Berdasarkan Lampiran Undang-Undang Nomor 23 Tahun 2014 tentang Pemerintahan Daerah angka I Matriks Pembagian Urusan Pemerintahan Konkuren antara Pemerintah Pusat dan Daerah Provinsi dan Daerah Kabupaten/Kota huruf K Bidang Lingkungan Hidup mengenai Persampahan mengatur bahwa penanganan sampah di TPA/TPST regional kewenangannya berada pada pemerintah daerah provinsi. Pembangunan TPA/TPST regional dipercaya dapat menjadi solusi dari tidak tersedianya lahan alternatif yang berada pada Tata Ruang Kota Pangkalpinang sehingga mengharuskan mencari lokasi lain yang berada dalam wilayah Provinsi Kepulauan Bangka Belitung. Hal ini perlu dilakukan fasilitasi oleh Pemerintah Provinsi Kepulauan Bangka Belitung karena berkaitan dengan lintas pemerintah kabupaten/kota.
Pemilihan lokasi TPA/TPST regional harus memenuhi antara lain aspek geologi, aspek hidrogeologi, aspek kemiringan zona, aspek jarak dari lapangan terbang, aspek jarak dari permukiman, tidak berada di kawasan lindung/cagar alam, dan bukan merupakan daerah banjir periode ulang 25 (dua puluh lima) tahun. Pemilihan lokasi TPA/TPST regional juga harus memperhatikan Rencana Tata Ruang Wilayah Provinsi maupun Rencana Tata Ruang Wilayah Kabupaten/Kota. Pengelolaan sampah regional ditujukan untuk sampah rumah tangga dan sampah sejenis sampah rumah tangga. Dikarenakan mayoritas dari volume sampah yang diangkut ke TPA Parit Enam adalah sampah rumah tangga dan sampah sejenis sampah rumah tangga. Pemerintah Provinsi Kepulauan Bangka Belitung dalam melakukan kegiatan pengangkutan, pengolahan, dan pemrosesan akhir sampah regional dapat membentuk lembaga pengelola sampah dalam bentuk badan usaha milik daerah atau badan layanan umum daerah persampahan. Selain itu Pemerintah Provinsi juga dapat bermitra dengan badan usaha atau masyarakat serta bekerja sama dengan pemerintah kabupaten/kota di Provinsi Kepulauan Bangka Belitung. Diharapkan kepada pemangku kepentingan agar segera menyusun kajian akademik/penelitian dalam rangka pembangunan TPA/TPST Regional di Provinsi Kepulauan Bangka Belitung. Berbekal hasil kajian tersebut maka selanjutnya dimasukan ke dalam Daftar Program Pembentukan Peraturan Daerah Tahun 2023.
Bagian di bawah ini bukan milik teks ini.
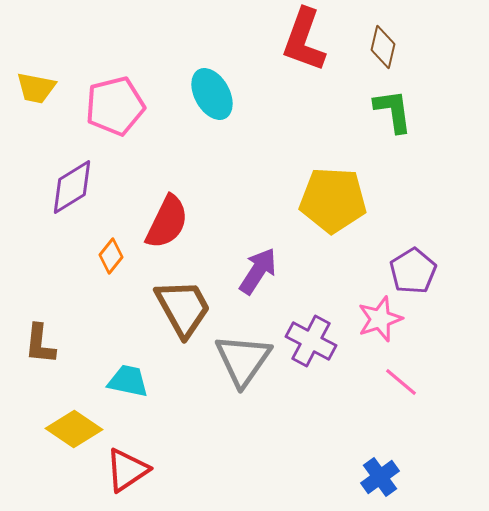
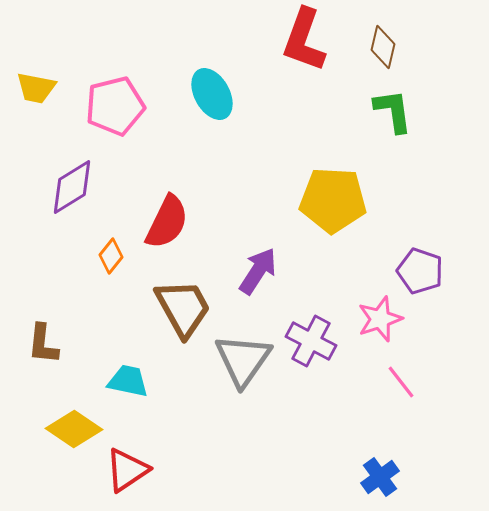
purple pentagon: moved 7 px right; rotated 21 degrees counterclockwise
brown L-shape: moved 3 px right
pink line: rotated 12 degrees clockwise
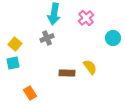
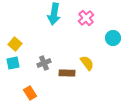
gray cross: moved 3 px left, 25 px down
yellow semicircle: moved 3 px left, 4 px up
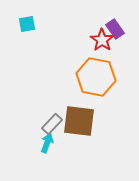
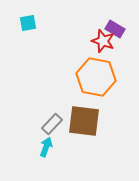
cyan square: moved 1 px right, 1 px up
purple rectangle: rotated 24 degrees counterclockwise
red star: moved 1 px right, 1 px down; rotated 15 degrees counterclockwise
brown square: moved 5 px right
cyan arrow: moved 1 px left, 4 px down
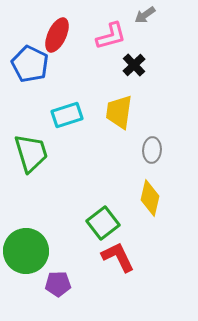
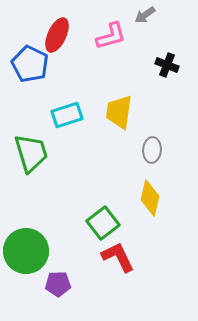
black cross: moved 33 px right; rotated 25 degrees counterclockwise
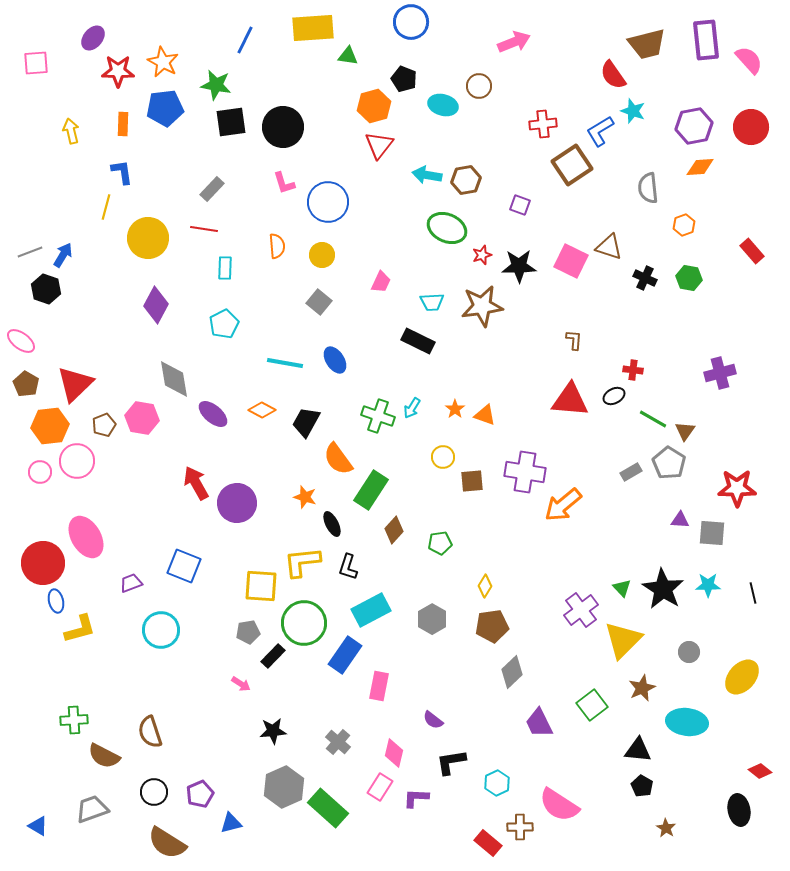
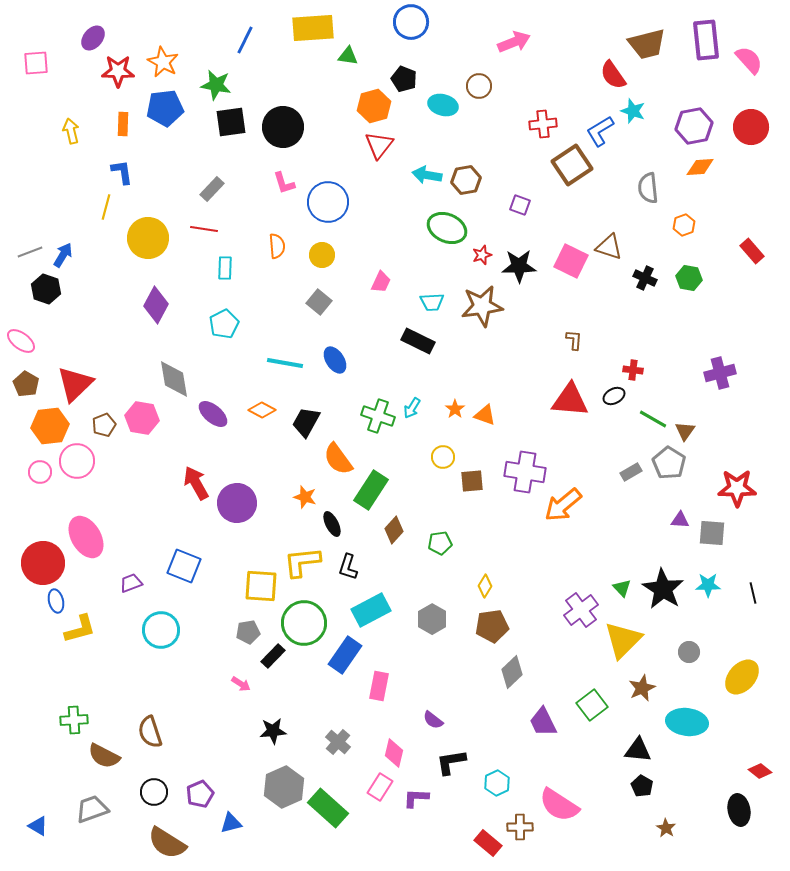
purple trapezoid at (539, 723): moved 4 px right, 1 px up
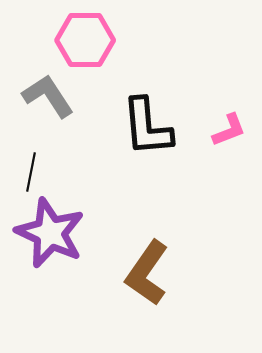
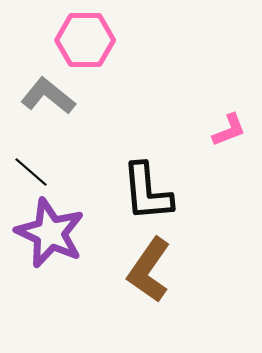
gray L-shape: rotated 18 degrees counterclockwise
black L-shape: moved 65 px down
black line: rotated 60 degrees counterclockwise
brown L-shape: moved 2 px right, 3 px up
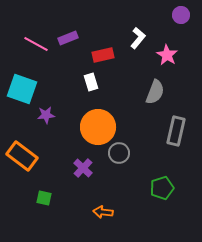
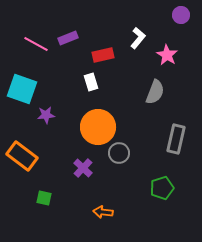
gray rectangle: moved 8 px down
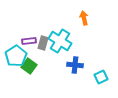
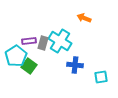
orange arrow: rotated 56 degrees counterclockwise
cyan square: rotated 16 degrees clockwise
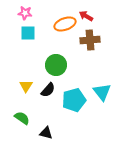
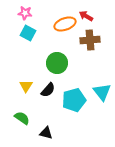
cyan square: rotated 28 degrees clockwise
green circle: moved 1 px right, 2 px up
Tak kalah penting adalah mengembangkan pola pikir bagaimana caranya mengelola sampah agar menjadi sumber daya. Sebagai contoh pengolahan sampah organik dapat dimanfaatkan atau diubah menjadi Pupuk Organik. Hal ini tentu dapat menggerakkan perputaran roda perekonomian walaupun pada skala yang kecil. Selain itu, pengelolaan sampah anorganik setelah dilakukan pengumpulan, pemilahan, penggunaan ulang, dan pendauran ulang maka sampah anorganik dapat juga dapat menghasilkan nilai ekonomis. Hal inilah yang dinamakan dengan ekonomi sirkular dimana pada saat kegiatan ekonomi sedang berlangsung maka kita dapat memaksimalkan kegunaan dan nilai tambah dari suatu bahan mentah, komponen, produk sehingga mampu mereduksi jumlah bahan sisa yang tidak digunakan dan dibuang ketempat pembuangan akhir. Selanjutnya pengelolaan sampah juga dapat dijadikan sebagai sumber energi terbarukan. Hal ini termanifestasikan dengan adanya Pembangkit Listrik Tenaga Sampah atau biasa dikenal dengan Pembangkit Listrik Tenaga Biomassa. Pembangkit Listrik Tenaga Sampah merupakan pembangkit listrik termal dengan uap supercritical steam dan berbahan bakar sampah atau gas metana sampah. Konsep ini telah terlebih dahulu digunakan dan dikembangkan oleh negara-negara maju. Seharusnya apabila dikelola dengan baik maka sampah tidak akan menjadi sumber masalah.